## Action item
Look for the line with "通・教育・福祉・広告代理店"; please transcribe it and every later line in the entries exactly, up to the end, leaving pictures out.

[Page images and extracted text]
..............................

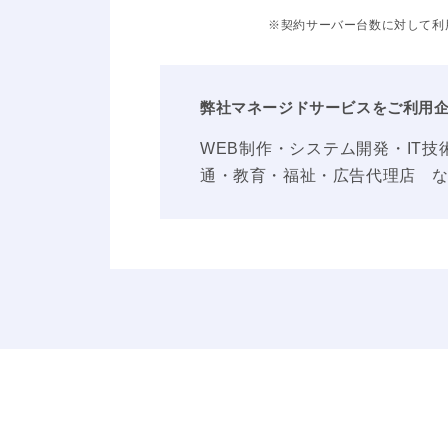
※契約サーバー台数に対して利用
弊社マネージドサービスをご利用
WEB制作・システム開発・IT
通・教育・福祉・広告代理店 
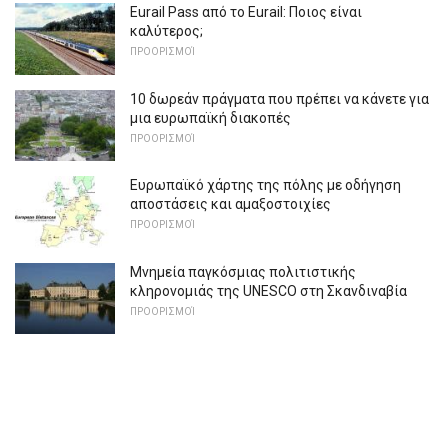
Eurail Pass από το Eurail: Ποιος είναι
καλύτερος;
ΠΡΟΟΡΙΣΜΟΊ
10 δωρεάν πράγματα που πρέπει να κάνετε για
μια ευρωπαϊκή διακοπές
ΠΡΟΟΡΙΣΜΟΊ
Ευρωπαϊκό χάρτης της πόλης με οδήγηση
αποστάσεις και αμαξοστοιχίες
ΠΡΟΟΡΙΣΜΟΊ
Μνημεία παγκόσμιας πολιτιστικής
κληρονομιάς της UNESCO στη Σκανδιναβία
ΠΡΟΟΡΙΣΜΟΊ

..............................

## Written response
通・教育・福祉・広告代理店 
Eurail Pass από το Eurail: Ποιος είναι
καλύτερος;
ΠΡΟΟΡΙΣΜΟΊ
10 δωρεάν πράγματα που πρέπει να κάνετε για
μια ευρωπαϊκή διακοπές
ΠΡΟΟΡΙΣΜΟΊ
Ευρωπαϊκό χάρτης της πόλης με οδήγηση
αποστάσεις και αμαξοστοιχίες
ΠΡΟΟΡΙΣΜΟΊ
Μνημεία παγκόσμιας πολιτιστικής
κληρονομιάς της UNESCO στη Σκανδιναβία
ΠΡΟΟΡΙΣΜΟΊ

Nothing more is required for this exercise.